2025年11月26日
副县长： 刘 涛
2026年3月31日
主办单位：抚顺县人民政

──────────

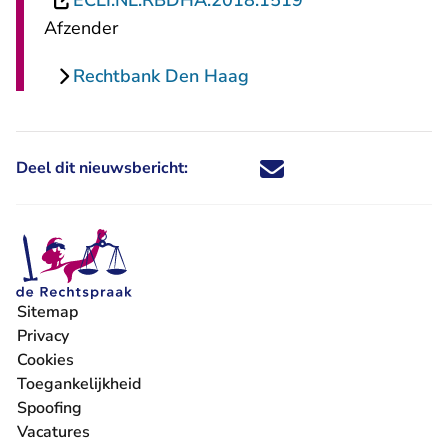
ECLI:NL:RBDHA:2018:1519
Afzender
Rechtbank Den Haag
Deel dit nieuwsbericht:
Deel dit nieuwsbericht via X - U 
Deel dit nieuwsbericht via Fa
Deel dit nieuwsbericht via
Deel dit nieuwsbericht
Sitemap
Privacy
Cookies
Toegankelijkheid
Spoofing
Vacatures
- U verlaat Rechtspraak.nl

──────────

- Assigned task
Go through the listing above and list every line that has the word "nieuwsbericht".

- Reply
Deel dit nieuwsbericht:
Deel dit nieuwsbericht via X - U 
Deel dit nieuwsbericht via Fa
Deel dit nieuwsbericht via
Deel dit nieuwsbericht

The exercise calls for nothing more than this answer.